Okay, all excuses aside, I am just terrible at keeping up with this. Could be that I am lazy, and I will just admit it (as though it isn't obvious to those of you who know me).

I am still doing well and am down another two pounds from the last time that I wrote, but am holding firm that it is "that time of the month" and there is some water weight that is hanging out there affecting that number.

I remind myself often that in all reality I lost 20 pounds in 2 months, so I am pretty proud of that and that is what helps keep me motivated to continue in the change process. I do have to say though that the change process is still difficult for. I do find that I am attempting to talk myself into splurges, and have caved from time to time, but definitely pay for it later. A perfect example is the other day I was not in my normal element and didn't get to pick awesome choices for my eating for day. I will admit and take full ownership that I could have done better than I did. I ate an apple fritter for breakfast (ohh from hy-vee so yummy), mcdonalds chicken nuggets (10 piece, yes I said 10 piece-shame shame) and french fries for lunch, and little ceasers pizza (2 pieces and about 4 breadsticks) for supper. Ridiculous day I know. But I totally paid for it later. I was so sick, in all areas (so lets not elaborate, right!!). I was up all night long. I learned a couple of things from this fateful day. First being that when I had been allowing myself to cheat before it was never the whole day, so I have been learning how to make boundaries and not go over board, and a treat is just that a treat. Second being that it doesn't take your body long to learn that "hey this stuff doesn't belong here", while your brain still says "this is the most heavenly morsels that God ever created". (My brain thinks in detail when it comes to food!!:). The last being that I was being terrible to my body before. That meal, in all reality, was a good deal LESS that what I could have normally eaten in a day prior to this life change. My average day before this looked a bit like this (sharing embarrassing stuff hasn't gotten any easier either): Breakfast-two iced honey buns and a large coffee with cream and caramel syrup; usually some sort of snack before lunch; Lunch-a package of Ramen Noodles (mmmmm) a bagel with turkey and cheese, chips and some sort of sweetness for desert; Supper-Spaghetti (heaping plate full of pasta) smothered in shredded cheese, a salad, and bread (several pieces of garlic bread), then usually some sort of snack afterwards before bed, maybe even an entire bad of microwave popcorn (extra butter of course). It is awful to even write this down, and I wondered why I was so big. I was so delusional that I could look in the mirror and be like "where did all this come from?"

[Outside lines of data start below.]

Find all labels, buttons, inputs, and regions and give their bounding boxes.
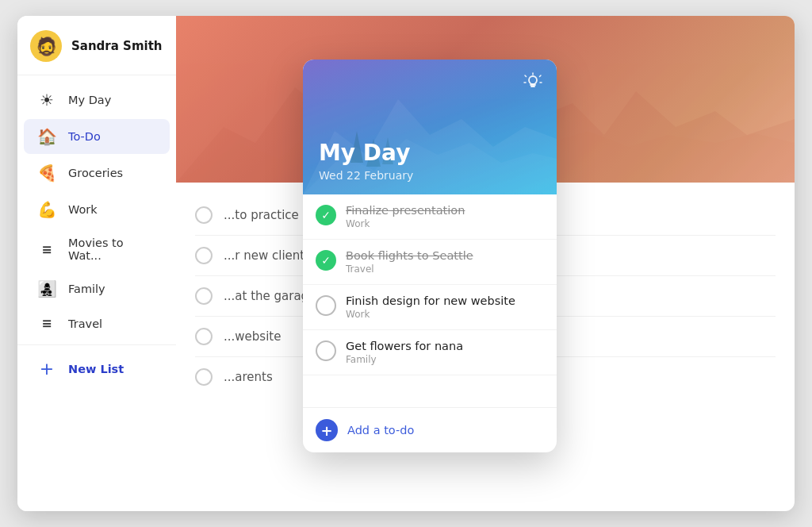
sidebar-item-label: To-Do bbox=[68, 130, 101, 143]
bg-todo-text: ...website bbox=[224, 329, 281, 344]
new-list-label: New List bbox=[68, 363, 124, 375]
bulb-icon bbox=[523, 72, 542, 95]
work-icon: 💪 bbox=[36, 200, 57, 219]
sidebar-item-label: Work bbox=[68, 203, 98, 216]
todo-text-group-1: Finalize presentation Work bbox=[346, 204, 465, 229]
avatar: 🧔 bbox=[30, 30, 62, 62]
sidebar-user[interactable]: 🧔 Sandra Smith bbox=[17, 16, 176, 75]
bg-todo-text: ...r new clients bbox=[224, 248, 311, 263]
card-title: My Day bbox=[319, 141, 541, 166]
todo-subtitle-4: Family bbox=[346, 354, 463, 365]
todo-text-group-2: Book flights to Seattle Travel bbox=[346, 249, 473, 275]
todo-text-group-4: Get flowers for nana Family bbox=[346, 340, 463, 365]
sidebar-item-work[interactable]: 💪 Work bbox=[24, 192, 170, 227]
add-todo-row[interactable]: + Add a to-do bbox=[303, 407, 557, 452]
bg-todo-text: ...at the garage bbox=[224, 289, 316, 303]
sidebar-item-family[interactable]: 👩‍👧‍👦 Family bbox=[24, 271, 170, 306]
sidebar: 🧔 Sandra Smith ☀️ My Day 🏠 To-Do 🍕 Groce… bbox=[17, 16, 176, 511]
main-content: ...to practice ...r new clients ...at th… bbox=[176, 16, 795, 511]
user-name: Sandra Smith bbox=[71, 39, 163, 53]
sidebar-item-label: My Day bbox=[68, 94, 111, 106]
todo-item-1[interactable]: Finalize presentation Work bbox=[303, 194, 557, 240]
bg-todo-text: ...arents bbox=[224, 370, 273, 384]
card-body: Finalize presentation Work Book flights … bbox=[303, 194, 557, 452]
bg-todo-text: ...to practice bbox=[224, 208, 299, 222]
bg-check-circle bbox=[195, 247, 213, 264]
check-circle-2[interactable] bbox=[316, 250, 336, 271]
sidebar-item-movies[interactable]: ≡ Movies to Wat... bbox=[24, 229, 170, 270]
groceries-icon: 🍕 bbox=[36, 163, 57, 183]
card-header: My Day Wed 22 February bbox=[303, 60, 557, 194]
bg-check-circle bbox=[195, 206, 213, 224]
nav-divider bbox=[17, 344, 176, 345]
todo-subtitle-2: Travel bbox=[346, 264, 473, 275]
sidebar-item-my-day[interactable]: ☀️ My Day bbox=[24, 83, 170, 117]
check-circle-4[interactable] bbox=[316, 340, 336, 361]
bg-check-circle bbox=[195, 368, 213, 386]
app-container: 🧔 Sandra Smith ☀️ My Day 🏠 To-Do 🍕 Groce… bbox=[17, 16, 795, 511]
add-label: Add a to-do bbox=[347, 424, 414, 437]
sidebar-item-groceries[interactable]: 🍕 Groceries bbox=[24, 156, 170, 190]
sidebar-nav: ☀️ My Day 🏠 To-Do 🍕 Groceries 💪 Work ≡ M… bbox=[17, 75, 176, 511]
movies-icon: ≡ bbox=[36, 242, 57, 257]
family-icon: 👩‍👧‍👦 bbox=[36, 279, 57, 298]
todo-item-2[interactable]: Book flights to Seattle Travel bbox=[303, 240, 557, 285]
sidebar-item-travel[interactable]: ≡ Travel bbox=[24, 308, 170, 339]
my-day-icon: ☀️ bbox=[36, 90, 57, 110]
todo-subtitle-1: Work bbox=[346, 218, 465, 229]
todo-title-3: Finish design for new website bbox=[346, 294, 515, 307]
todo-subtitle-3: Work bbox=[346, 309, 515, 320]
todo-title-1: Finalize presentation bbox=[346, 204, 465, 217]
todo-text-group-3: Finish design for new website Work bbox=[346, 294, 515, 320]
sidebar-item-to-do[interactable]: 🏠 To-Do bbox=[24, 119, 170, 154]
check-circle-1[interactable] bbox=[316, 205, 336, 225]
new-list-icon: + bbox=[36, 359, 57, 379]
to-do-icon: 🏠 bbox=[36, 127, 57, 146]
travel-icon: ≡ bbox=[36, 316, 57, 331]
card-spacer bbox=[303, 375, 557, 407]
sidebar-item-label: Family bbox=[68, 283, 105, 295]
todo-title-4: Get flowers for nana bbox=[346, 340, 463, 352]
sidebar-item-new-list[interactable]: + New List bbox=[24, 351, 170, 387]
sidebar-item-label: Travel bbox=[68, 317, 102, 330]
todo-title-2: Book flights to Seattle bbox=[346, 249, 473, 262]
bg-check-circle bbox=[195, 328, 213, 345]
overlay-card: My Day Wed 22 February Finalize presenta… bbox=[303, 60, 557, 452]
card-date: Wed 22 February bbox=[319, 169, 541, 182]
add-icon: + bbox=[316, 419, 338, 441]
check-circle-3[interactable] bbox=[316, 295, 336, 316]
sidebar-item-label: Groceries bbox=[68, 167, 123, 179]
bg-check-circle bbox=[195, 287, 213, 305]
todo-item-4[interactable]: Get flowers for nana Family bbox=[303, 330, 557, 375]
svg-point-9 bbox=[529, 76, 537, 84]
sidebar-item-label: Movies to Wat... bbox=[68, 237, 157, 262]
todo-item-3[interactable]: Finish design for new website Work bbox=[303, 285, 557, 330]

What I am afraid of now, because I had no concept of portion control or healthy eating, I passed that very unhealthy trait on to my unsuspecting 5 year old, giving him excessive amounts of food simply because I didn't understand healthy portions. He by no means is overweight so I am not worried about that because he is a wonderfully active little boy, but he is a big boy (brick shit house comes to mind!). So when I think about how I would like to give up I think of him and remember that it is not his fault I am unhealthy and he shouldn't have to learn that same bad behavior. So more changes to come in the Short house, and we are all on board.

What amazing things we can learn about ourselves if we chose to take a second and realize that we are not perfect, we have flaws, and we can all stand to grow some out of our box.

God grant me the serenity to accept the things I can not change, the courage to change the things I can and the wisdom to know the difference.

1 comment:

  1. Anna, your blog motivates and inspires me. I just started training for a 5k (yes, that's just over 3 miles). I'm using this program called "Couch-2-5k" and love how doable it is. I don't eat unhealthy for the most part, but I need to watch my portion control. So now let's see if we can put it all together. Maybe that will result in that weight loss that is eluding me for the past year. While pregnant with Bekah (my first), I had gestational diabetes, and I realized how hazardous my weight was. I weighed almost 250. I was down to 209, but keep fluxing between 211-214. I would LOVE to break through that 210 mark. I think it would be a breakthrough and I would finally leave this plateau. This 5k is something a friend of mine is putting on, so having a social motivator to be able to run 3 miles is just the motivator I need (I hope). Thank you for your honesty, Anna--you're helping me be brave in my own journey.